I dropped Gillespie off at the vet yesterday morning for x-rays, following up on his appointment earlier in the week. The results were some good, some not-so-good: For the most part, his internal organs — what could be determined by the x-rays, anyway — were fine. But there is a mass near his liver and his bile ducts aren’t working as they should.
What is the mass? Could be nothing. Could be benign. Could be, of course, not benign. The vet would like to do an ultrasound for a more precise diagnosis, since x-rays only tell you so much.
So now comes a host of decisions. He’s 17 1/2. Would knowing make a difference? What kind of treatment would he need, and how much would it cost? Does he have 6 months? A year? More?
What is the point of diminishing returns?
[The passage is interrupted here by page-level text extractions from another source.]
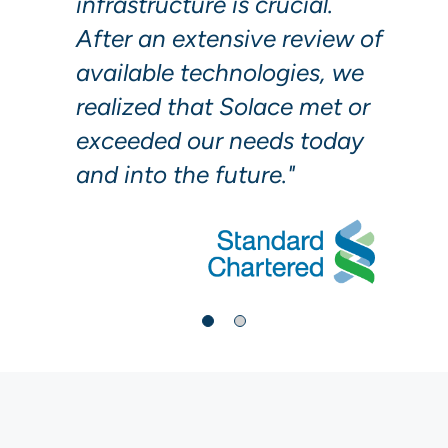
infrastructure is crucial.
After an extensive review of
available technologies, we
realized that Solace met or
exceeded our needs today
and into the future."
Three years ago, I had to put another cat, Queenie, to sleep (as the cruel euphemism has it). Queenie was 19, but she had been suffering from kidney failure for at least 18 months. In that time she’d had a handful of seizures and had grown mildly incontinent, soiling the carpet when she couldn’t control her bowels. I was giving her IV fluids at least twice a week.
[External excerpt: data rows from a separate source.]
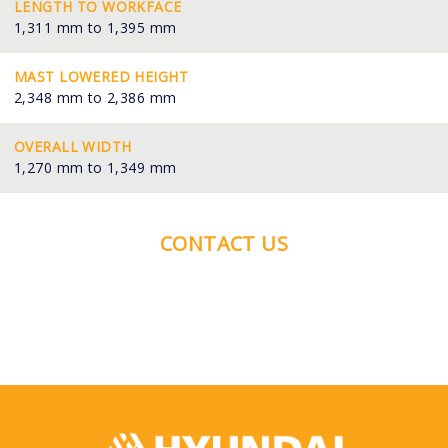
LENGTH TO WORKFACE
1,311 mm to 1,395 mm
MAST LOWERED HEIGHT
2,348 mm to 2,386 mm
OVERALL WIDTH
1,270 mm to 1,349 mm
CONTACT US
Queenie loved me (and, our joke went, only me — we called her “Queenie the Meanie” for her behavior around other people and animals), but she wasn’t grooming herself and wasn’t eating much. She was trying, but she’d lost her spark. She wasn’t … dignified. I thought I was being merciful when I finally made the call. It was, I told myself, what I would want another human being to do for me.
I hated myself for doing it anyway.
In the short term, I don’t have to do anything but give Gillespie a new prescription, one that’s supposed to promote the health of his bile ducts. I saw him grooming himself last night, so though he’s lost weight, he still cares about his health (or, at least, his fur). But time is a bastard. I hope I can make his time as easy as possible until the bell finally goes off. Whenever that may be.